IR induces DNA double strand breaks. DNA damage is thought to be one of the main driving forces of aging. However a direct link between DSBs and long-lasting defects in HSCs function induced by IR is still lacking. On another hand, IR has been shown to induce epigenetic alterations in different tissues. Epigenetic factors controlling DNA and histone methylation are key regulators of HSC function and are often mutated in leukemia. These mutations also increase with age in otherwise healthy individuals where they confer clonal hematopoiesis. Thus epigenetic defects may be the first molecular events leading to HSC loss of function and leukemia.
Alteration of heterochromatin, that represses lineage inappropriate genes and retrotransposable elements (RTEs) expression, was reported in aging. RTE are repetitive sequences elements that can spread in the genome through a copy/paste mechanism. They constitute a great source of genomic instability. RTE uncontrolled expression is also involved in major transcriptomic changes. Recently, our team uncovered a new molecular mechanism involved in IR-induced HSC defects involving RTE. We showed that RTE are overexpressed upon IR. This is linked to persistent DNA-damage. The team also showed increased RTE expression with age in mouse and human HSCs. However, the impact of RTE derepression on HSC transcriptome and function is unknown.

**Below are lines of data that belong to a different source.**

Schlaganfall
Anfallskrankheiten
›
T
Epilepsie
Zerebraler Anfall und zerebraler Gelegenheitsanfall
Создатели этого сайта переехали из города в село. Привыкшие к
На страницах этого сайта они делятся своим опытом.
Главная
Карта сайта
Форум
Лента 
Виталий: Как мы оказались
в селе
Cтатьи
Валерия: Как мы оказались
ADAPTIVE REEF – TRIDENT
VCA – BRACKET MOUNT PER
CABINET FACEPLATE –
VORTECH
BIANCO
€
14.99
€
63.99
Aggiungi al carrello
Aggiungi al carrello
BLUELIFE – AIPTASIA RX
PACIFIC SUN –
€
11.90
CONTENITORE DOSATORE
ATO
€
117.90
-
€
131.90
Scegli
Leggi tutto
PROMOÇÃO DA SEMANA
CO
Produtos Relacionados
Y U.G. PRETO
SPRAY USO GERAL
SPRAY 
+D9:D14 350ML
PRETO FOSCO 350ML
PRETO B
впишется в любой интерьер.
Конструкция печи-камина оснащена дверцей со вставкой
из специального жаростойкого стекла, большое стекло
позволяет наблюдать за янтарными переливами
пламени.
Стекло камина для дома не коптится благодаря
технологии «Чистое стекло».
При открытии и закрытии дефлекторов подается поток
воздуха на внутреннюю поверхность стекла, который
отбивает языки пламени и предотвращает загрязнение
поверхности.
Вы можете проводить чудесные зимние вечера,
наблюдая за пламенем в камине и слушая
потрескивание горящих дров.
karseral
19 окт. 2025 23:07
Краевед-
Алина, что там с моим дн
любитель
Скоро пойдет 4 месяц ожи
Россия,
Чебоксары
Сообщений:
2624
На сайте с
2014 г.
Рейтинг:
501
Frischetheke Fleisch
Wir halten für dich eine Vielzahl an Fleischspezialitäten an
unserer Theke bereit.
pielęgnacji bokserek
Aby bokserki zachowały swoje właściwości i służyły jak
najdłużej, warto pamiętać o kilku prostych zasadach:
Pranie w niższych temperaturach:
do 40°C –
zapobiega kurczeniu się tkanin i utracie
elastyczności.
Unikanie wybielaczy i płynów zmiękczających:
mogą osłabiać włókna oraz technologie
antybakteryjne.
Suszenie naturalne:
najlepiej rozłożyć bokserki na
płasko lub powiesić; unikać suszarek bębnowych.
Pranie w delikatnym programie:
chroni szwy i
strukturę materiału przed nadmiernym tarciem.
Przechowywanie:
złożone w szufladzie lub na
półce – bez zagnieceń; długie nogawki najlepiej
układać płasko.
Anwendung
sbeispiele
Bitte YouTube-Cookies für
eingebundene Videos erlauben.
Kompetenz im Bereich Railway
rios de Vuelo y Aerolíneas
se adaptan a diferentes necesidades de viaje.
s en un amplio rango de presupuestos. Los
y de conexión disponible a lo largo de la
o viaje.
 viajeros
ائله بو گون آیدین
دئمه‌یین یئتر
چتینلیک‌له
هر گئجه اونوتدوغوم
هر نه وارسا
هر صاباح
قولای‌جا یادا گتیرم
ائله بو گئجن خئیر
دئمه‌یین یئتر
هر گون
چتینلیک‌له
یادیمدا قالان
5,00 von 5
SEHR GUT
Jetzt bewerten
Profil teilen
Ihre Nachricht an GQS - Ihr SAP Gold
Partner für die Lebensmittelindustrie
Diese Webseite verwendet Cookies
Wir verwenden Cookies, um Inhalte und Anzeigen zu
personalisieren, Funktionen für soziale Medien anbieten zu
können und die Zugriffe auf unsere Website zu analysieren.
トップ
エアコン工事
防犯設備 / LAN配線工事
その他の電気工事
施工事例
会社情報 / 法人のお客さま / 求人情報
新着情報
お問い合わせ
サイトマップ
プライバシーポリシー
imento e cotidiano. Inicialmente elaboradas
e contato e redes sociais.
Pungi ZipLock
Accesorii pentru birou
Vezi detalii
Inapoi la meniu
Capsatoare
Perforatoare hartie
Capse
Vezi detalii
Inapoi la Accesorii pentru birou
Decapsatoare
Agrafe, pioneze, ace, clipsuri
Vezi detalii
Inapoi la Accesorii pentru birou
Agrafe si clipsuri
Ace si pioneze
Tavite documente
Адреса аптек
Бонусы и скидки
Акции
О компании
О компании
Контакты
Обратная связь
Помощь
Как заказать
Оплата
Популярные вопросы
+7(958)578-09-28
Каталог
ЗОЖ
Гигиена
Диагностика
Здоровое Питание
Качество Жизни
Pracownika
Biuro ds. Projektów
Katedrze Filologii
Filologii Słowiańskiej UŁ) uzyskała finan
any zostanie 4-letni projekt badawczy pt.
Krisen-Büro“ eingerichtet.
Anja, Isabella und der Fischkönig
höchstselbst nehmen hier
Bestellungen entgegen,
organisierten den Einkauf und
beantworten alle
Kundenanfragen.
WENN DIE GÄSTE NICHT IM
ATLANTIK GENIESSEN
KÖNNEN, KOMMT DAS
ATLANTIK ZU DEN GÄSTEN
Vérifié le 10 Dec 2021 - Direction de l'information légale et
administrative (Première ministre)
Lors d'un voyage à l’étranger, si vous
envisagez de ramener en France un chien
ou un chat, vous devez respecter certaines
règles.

We propose to explore a novel concept: that IR directly affects HSC heterochromatin. Heterochromatin alterations, by unleashing RTE, will rewire the transcriptome and act as the driving force behind HSC loss of function and the establishment of a preleukemic state.
Loss of function mutations in TET2 are among the most frequent mutations observed in clonal hematopoiesis, upon aging or in hematopoietic malignancies, and are associated with an increased risk of t-MN. WE also propose to investigate the consequences of loss of function mutations in TET2 on HSC
We will finally investigate the hypothesis that IR-induced heterochromatin alterations and TET2 loss of function may cooperate to synergistically deregulate common and/or different sets of genes/RTE finally increasing and accelerating the risk of developing t-MN.
Together, this research proposal should provide novel insights in the molecular mechanisms involved in HSC loss of function upon irradiation or aging, and the development of t-MN. It should also provide some clues on the first events involved in leukemogenesis.
The final aim of this project is to identify pathways that could be targeted therapeutically in order to alleviate the effects of genotoxic therapies and aging.